Policing vs. Legislating?

“Instead of a legislative ‘solution,’ how about do some good old fashioned police work,” Doug McComber, the founder of for gun rights, said in a comment to the article. “Work with local gun stores, conduct some ‘stake outs’ and catch the straw purchasers and put them in jail.”

The police lobby said in October it was creating the special committee and asking it to report by March. The association decided to form the panel in August a week after the Globe and Mail said the government may end civilian handgun ownership. The government later said it’s studying a “full ban.”

Police Lobby?

(See here for some of the ways the CACP has worked against licensed gun owners.)

“Why are police organizations allowed to lobby for new gun laws?” said Rick Hemmingson, a lawyer in Calgary. “It creates a huge conflict and misapprehension of the role of police in a civilized society. They are not supposed to make the law.”

More Canadian Than Hockey

Hunting and target shooting are among Canada’s safest and most-popular outdoor or sporting activities. More men and women have a police-approved gun licence than play hockey, baseball, football or who ski. Millions of unlicensed family and friends also shoot safely and responsibly under their watch.

It’s illegal to buy, sell, have or transport any firearm without a licence, and doing so can land you in jail. Any new legislation would penalize only lawful shooters and continue to be ignored by outlaws. Crime with guns represents less than 0.5 percent of all offences in Canada, according to Statistics Canada.

Many politicians and police have claimed “domestically sourced crime guns” and so-called “straw purchasers” are a rising threat to public safety, without providing evidence to back their assertions.

Baseless Claims

The available data, almost all of which has been obtained through special requests by Dennis Young, suggest the claims are baseless or false, even after including the hundreds of guns that police supply to criminals through loss or theft.

In Toronto, Canada’s biggest city and the base of its largest municipal force, the percentage of “domestically sourced crime guns” fell for the third consecutive year to a six-year low in 2017, and more than a third of so-called “crime guns” weren’t firearms, according to analyses of police data obtained by Young.

Origin Unknown

The findings contradict what Toronto Police Chief Mark Saunders told the Toronto Star in 2016 and what other officers were reported as saying last year.

Although several licensed shooters across Canada have been convicted or charged with illegally selling dozens of firearms, nothing indicates this to be a broad or rising trend among the more than 2 million men and women with gun permits.

“What we don’t know: the origin of firearms involved in gun crime in Canada,” Lynn Barr-Telford, director general of health, justice and special surveys at Statistics Canada, said in her presentation to the National Summit on Gun and Gang Violence last March in Ottawa.

What We Don't Know - The Origin of Firearms Involved in Gun Crime in Canada
Statistics Canada slide presented to National Summit on Gun and Gang Violence, Ottawa, 07 March 2018


Update Jan. 18: New Comments

  • Timothy Smith, CACP’s chief lobbyist and head of government relations and strategic communications, said on his personal Twitter account with a link to this article: “Wow!
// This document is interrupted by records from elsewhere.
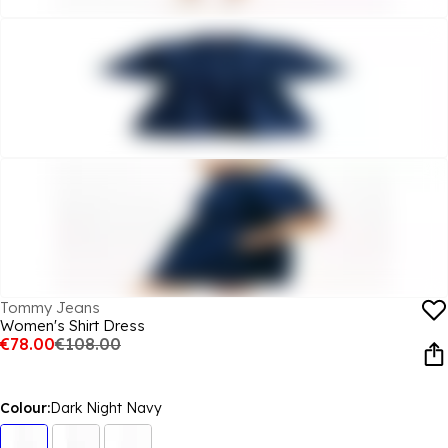
Tommy Jeans
Women's Shirt Dress
€78.00
€108.00
Colour:
Dark Night Navy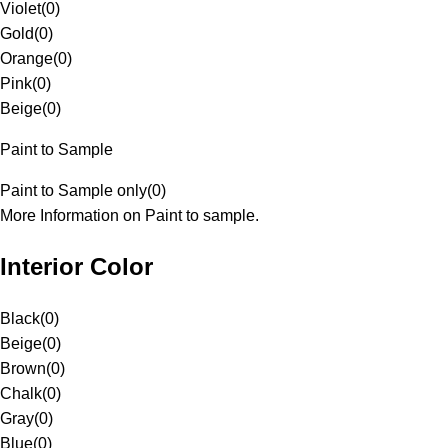
Violet
(
0
)
Gold
(
0
)
Orange
(
0
)
Pink
(
0
)
Beige
(
0
)
Paint to Sample
Paint to Sample only
(
0
)
More Information on Paint to sample.
Interior Color
Black
(
0
)
Beige
(
0
)
Brown
(
0
)
Chalk
(
0
)
Gray
(
0
)
Blue
(
0
)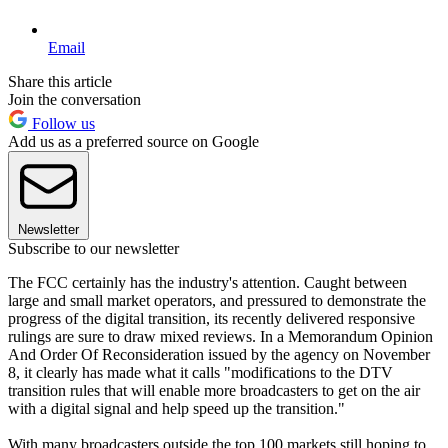
Email
Share this article
Join the conversation
Follow us
Add us as a preferred source on Google
Newsletter
Subscribe to our newsletter
The FCC certainly has the industry's attention. Caught between
large and small market operators, and pressured to demonstrate the
progress of the digital transition, its recently delivered responsive
rulings are sure to draw mixed reviews. In a Memorandum Opinion
And Order Of Reconsideration issued by the agency on November
8, it clearly has made what it calls "modifications to the DTV
transition rules that will enable more broadcasters to get on the air
with a digital signal and help speed up the transition."
With many broadcasters outside the top 100 markets still hoping to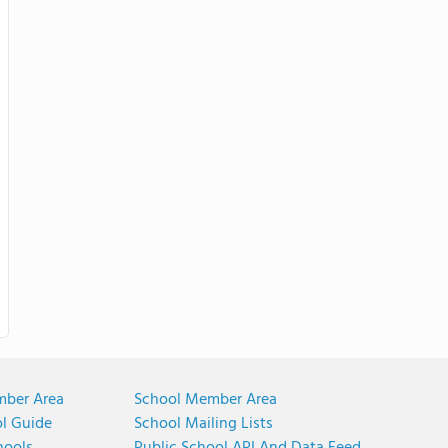
mber Area
School Member Area
ol Guide
School Mailing Lists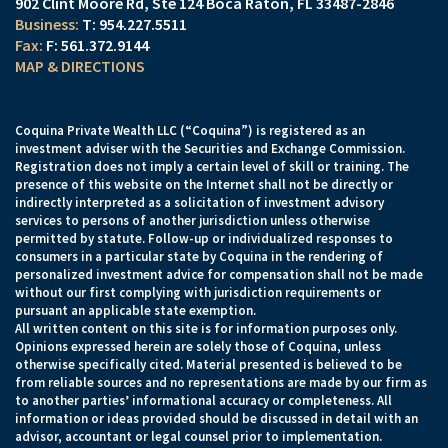
902 Clint Moore Rd
Ste 124
Boca Raton, FL 33487-2846
T:
954.227.5511
F:
561.372.9144
MAP & DIRECTIONS
Coquina Private Wealth LLC (“Coquina”) is registered as an
investment adviser with the Securities and Exchange Commission.
Registration does not imply a certain level of skill or training. The
presence of this website on the Internet shall not be directly or
indirectly interpreted as a solicitation of investment advisory
services to persons of another jurisdiction unless otherwise
permitted by statute. Follow-up or individualized responses to
consumers in a particular state by Coquina in the rendering of
personalized investment advice for compensation shall not be made
without our first complying with jurisdiction requirements or
pursuant an applicable state exemption.
All written content on this site is for information purposes only.
Opinions expressed herein are solely those of Coquina, unless
otherwise specifically cited. Material presented is believed to be
from reliable sources and no representations are made by our firm as
to another parties’ informational accuracy or completeness. All
information or ideas provided should be discussed in detail with an
advisor, accountant or legal counsel prior to implementation.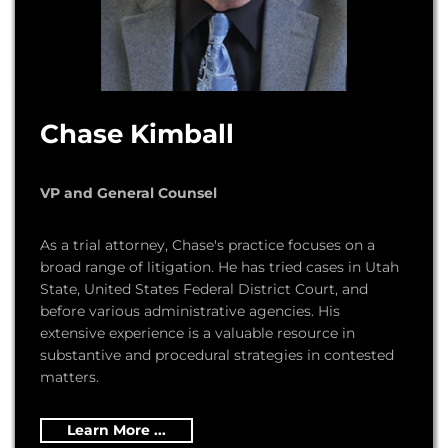
Chase Kimball
VP and General Counsel
As a trial attorney, Chase's practice focuses on a
broad range of litigation. He has tried cases in Utah
State, United States Federal District Court, and
before various administrative agencies. His
extensive experience is a valuable resource in
substantive and procedural strategies in contested
matters.
Learn More ...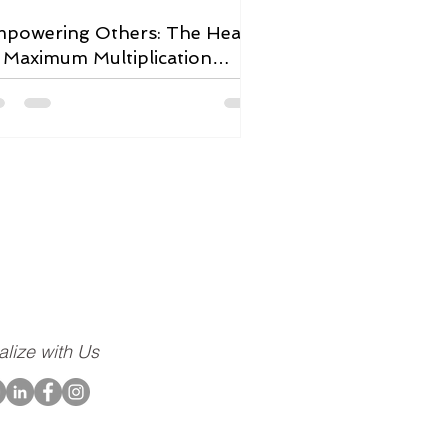
powering Others: The Heart
 Maximum Multiplication
adership
ompany dedicated to
community, to our
alize with Us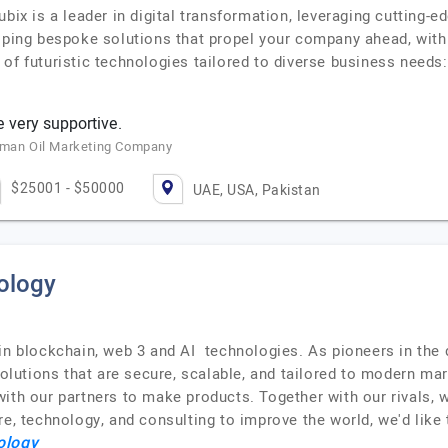
ubix is a leader in digital transformation, leveraging cutting
oping bespoke solutions that propel your company ahead, with 
of futuristic technologies tailored to diverse business needs
 very supportive.
 Oman Oil Marketing Company
$25001 - $50000
UAE, USA, Pakistan
ology
n blockchain, web 3 and AI technologies. As pioneers in the d
utions that are secure, scalable, and tailored to modern ma
th our partners to make products. Together with our rivals, we
re, technology, and consulting to improve the world, we'd like
ology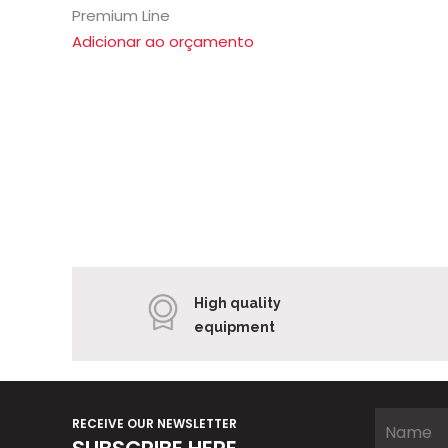
Premium Line
Adicionar ao orçamento
High quality
equipment
RECEIVE OUR NEWSLETTER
We have hardly even begun. Our goal is to reduce gun violence and do so in responsible ways. This stuff just makes you shake your head.”
  • National Firearms Association, a leading Canadian gun-rights group, said on Facebook with a link to the CBC article: “Who are the violent criminals and where are they coming from? Why are the police not identifying them and catching them? The debate over how or where criminals get guns is a waste of valuable resources that could address the root of crime — violent people who believe they will not get caught.”